Totalmente. Existem vastos
estudos que apontam a relação entre o desmame precoce (e aqui faço um parêntese
para explicar que se considera desmame precoce qualquer amamentação
interrompida antes de 02 anos de idade, que é a idade mínima preconizada pela
OMS e MS para prática da amamentação) e o uso de bicos artificiais, seja
através da sucção nutritiva com o uso de mamadeiras, seja pela sucção
não-nutritiva com o uso de chupetas. E a questão é bem simples de entender
porque não importa o tipo de bico (ortodôntico, anatômico, silicone). A indústria
sempre tentará dizer que existem mamadeiras e chupetas que simulam o peito, mas
isso é impossível. Na mamadeira o bebê utiliza o músculo bucinador, que não
deve ser muito utilizado na amamentação. Ao contrário, na mama o bebê deve
utilizar os músculos masseter, temporal e pterigóideo medial. Músculos que
estão se preparando desde já para realizar as funções de mastigação. Na chupeta
e na mamadeira o músculo trabalhado é o bucinador. Com a ativação provocada
pelo uso dos bicos artificiais ele ficará hipertônico (com o tônus aumentado) e
promoverá pressão contra o palato duro (céu da boca), que ficará alto e
prejudicará a erupção dentária provocando ainda, a respiração oral e as outras
tantas implicações que essa respiração proporciona aos bebês.
9) Existe algum benefício da amamentação para a saúde da mulher?
Só para elencar alguns:
recuperação mais rápida do peso anterior à gestação, menor sangramento no
pós-parto e menos risco de hemorragias, proteção adicional contra a anemia,
menos casos de depressão pós-parto, menos risco de câncer de mama e de ovário e
economia com os gastos relacionados a alimentação e internações com o bebê.
10) E há algum malefício?
Não.
11) E para o bebê?
Existem condições raras
em que a amamentação pode estar contra-indicada.
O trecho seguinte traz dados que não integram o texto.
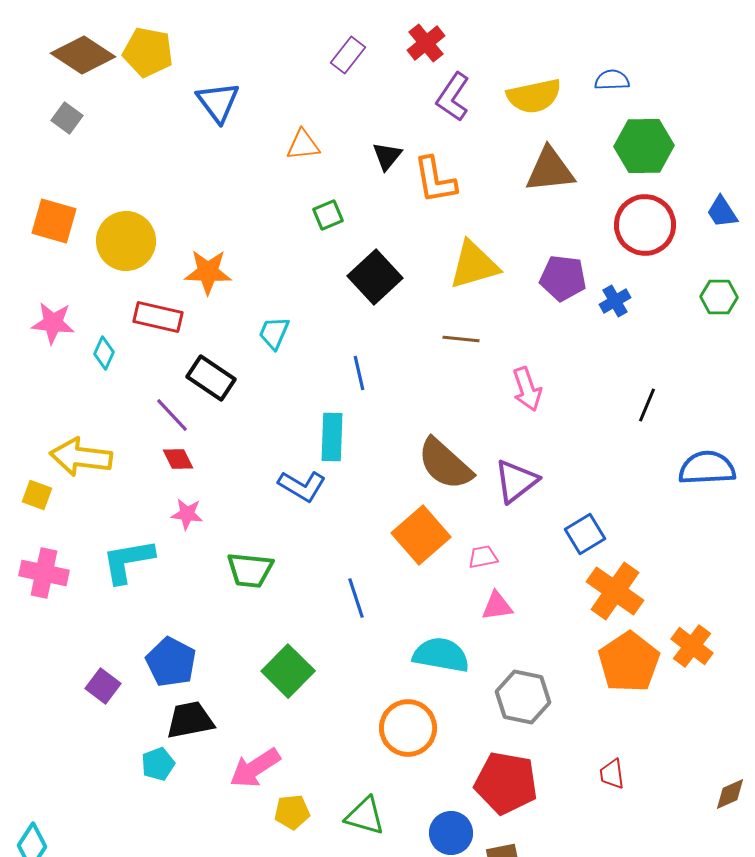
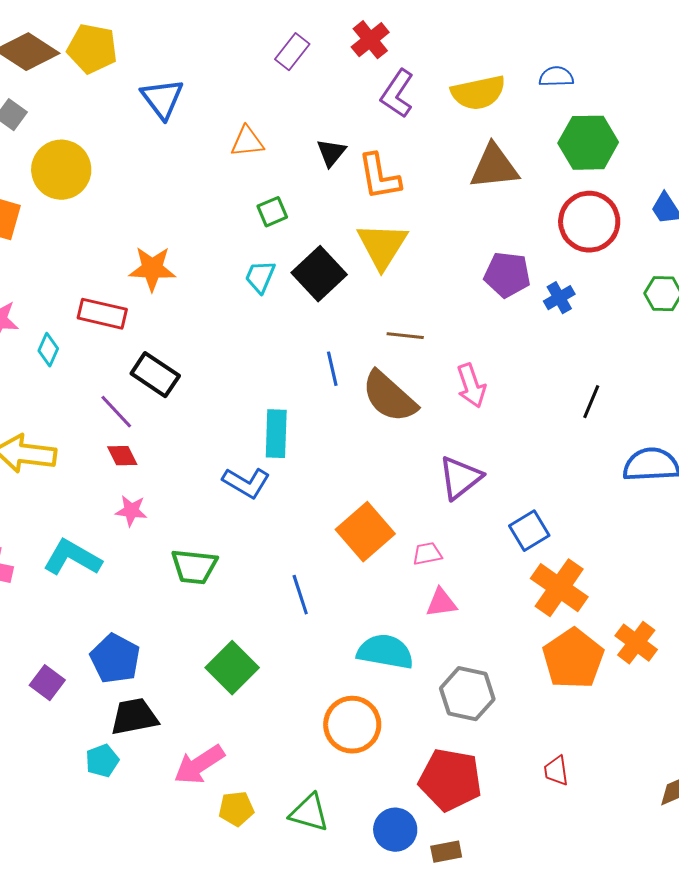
yellow circle: (126, 241) -> (61, 170), moved
yellow triangle: (474, 265) -> (382, 246), moved, turned -42
cyan trapezoid: (274, 333) -> (260, 277), moved
blue line: (359, 373) -> (332, 369), moved
brown semicircle: (445, 464) -> (389, 397), moved
cyan L-shape: (128, 561) -> (72, 558), turned 40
São elas: Lactentes com galactosemia clássica: é necessário
uma fórmula especial isenta de galactose.
Lactentes com doença da urina de xarope do bordo: é necessário uma
fórmula especial livre de leucina, isoleucina ou valina.
Lactentes com fenilcetonúria: é necessário uma fórmula especial
isenta de fenilalanina (alguma amamentação é possível, sob monitoramento
cuidadoso).
Aqui no Brasil, por
existir alternativas de alimentação
aceitável, factível, acessível, sustentável e segura (AFASS), o
aleitamento está contra-indicado nas mulheres soropositivas.
12) Oito das onze mulheres passaram por cesárea. Sabe-se que a taxa de
cesárea no Brasil está muito acima do recomendado pela Organização Mundial da
Saúde. Há alguma relação entre a via de parto e a amamentação?
Sim, há esta relação em que os
estudos apontam maior dificuldade para iniciar o aleitamento nas primeiras doze
horas, que são as cruciais na recuperação da cirurgia. No entanto, estando
essas mulheres amparadas, seguradas e empoderadas, a primeira mamada pode e
deve ser incentivada ainda no centro cirúrgico e, todas as vezes que o bebê
sinalizar que deseja ser amamentado. É muito frequente, e desnecessário, o uso
de complemento nas primeiras horas de vida destes bebês nascidos por cesariana.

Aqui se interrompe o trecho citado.